_ABOUT THIS TASK_
Show the lines below where "compromisos" occurs.

┄┄┄┄┄┄┄┄┄┄

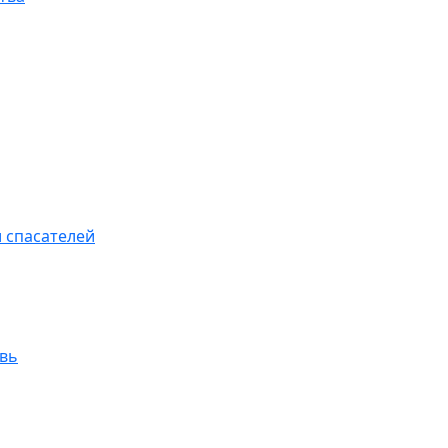
 спасателей
увь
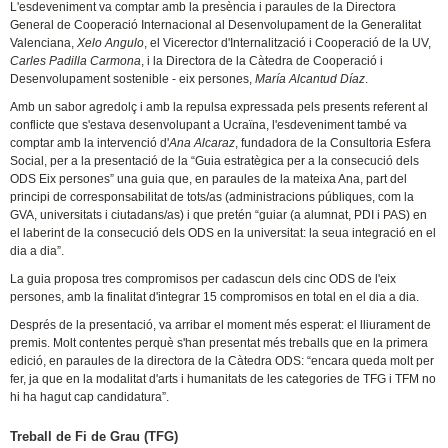
L'esdeveniment va comptar amb la presència i paraules de la Directora
General de Cooperació Internacional al Desenvolupament de la Generalitat
Valenciana,
Xelo Angulo
, el Vicerector d'Internalització i Cooperació de la UV,
Carles Padilla Carmona
, i la Directora de la Càtedra de Cooperació i
Desenvolupament sostenible - eix persones,
María Alcantud Díaz
.
Amb un sabor agredolç i amb la repulsa expressada pels presents referent al
conflicte que s'estava desenvolupant a Ucraïna, l'esdeveniment també va
comptar amb la intervenció d'
Ana Alcaraz
, fundadora de la Consultoria Esfera
Social, per a la presentació de la “Guia estratègica per a la consecució dels
ODS Eix persones” una guia que, en paraules de la mateixa Ana, part del
principi de corresponsabilitat de tots/as (administracions públiques, com la
GVA, universitats i ciutadans/as) i que pretén “guiar (a alumnat, PDI i PAS) en
el laberint de la consecució dels ODS en la universitat: la seua integració en el
dia a dia”.
La guia proposa tres compromisos per cadascun dels cinc ODS de l'eix
persones, amb la finalitat d'integrar 15 compromisos en total en el dia a dia.
Després de la presentació, va arribar el moment més esperat: el lliurament de
premis. Molt contentes perquè s'han presentat més treballs que en la primera
edició, en paraules de la directora de la Càtedra ODS: “encara queda molt per
fer, ja que en la modalitat d'arts i humanitats de les categories de TFG i TFM no
hi ha hagut cap candidatura”.
Treball de Fi de Grau (TFG)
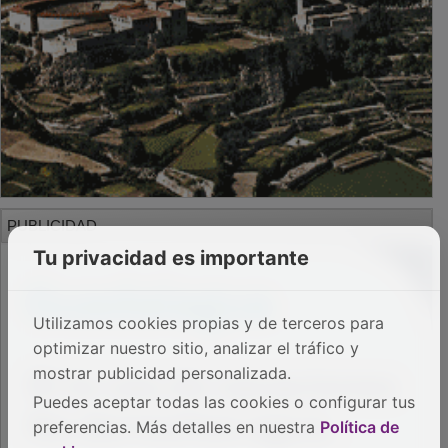
PUBLICIDAD
Tu privacidad es importante
Utilizamos cookies propias y de terceros para
optimizar nuestro sitio, analizar el tráfico y
mostrar publicidad personalizada.
Puedes aceptar todas las cookies o configurar tus
preferencias. Más detalles en nuestra
Política de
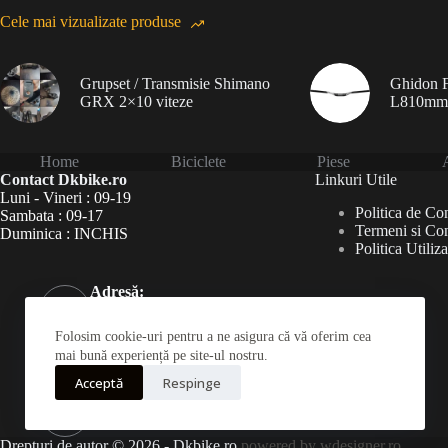
Cele mai vizualizate produse
Grupset / Transmisie Shimano
Ghidon F
GRX 2×10 viteze
L810mm
Home
Biciclete
Piese
A
Contact Dkbike.ro
Linkuri Utile
Luni - Vineri : 09-19
Politica de Con
Sambata : 09-17
Termeni si Con
Duminica : INCHIS
Politica Utiliz
Adresă:
Șoseaua Virtuții 46Bis,
București 060787
Folosim cookie-uri pentru a ne asigura că vă oferim cea
Telefon:
mai bună experiență pe site-ul nostru.
031 826 0120
Acceptă
Respinge
Mobil:
0723190222
Drepturi de autor © 2026 - Dkbike.ro
powered by wdesigner.ro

┄┄┄┄┄┄┄┄┄┄

_SOLUTION TO THIS TASK_
La guia proposa tres compromisos per cadascun dels cinc ODS de l'eix
persones, amb la finalitat d'integrar 15 compromisos en total en el dia a dia.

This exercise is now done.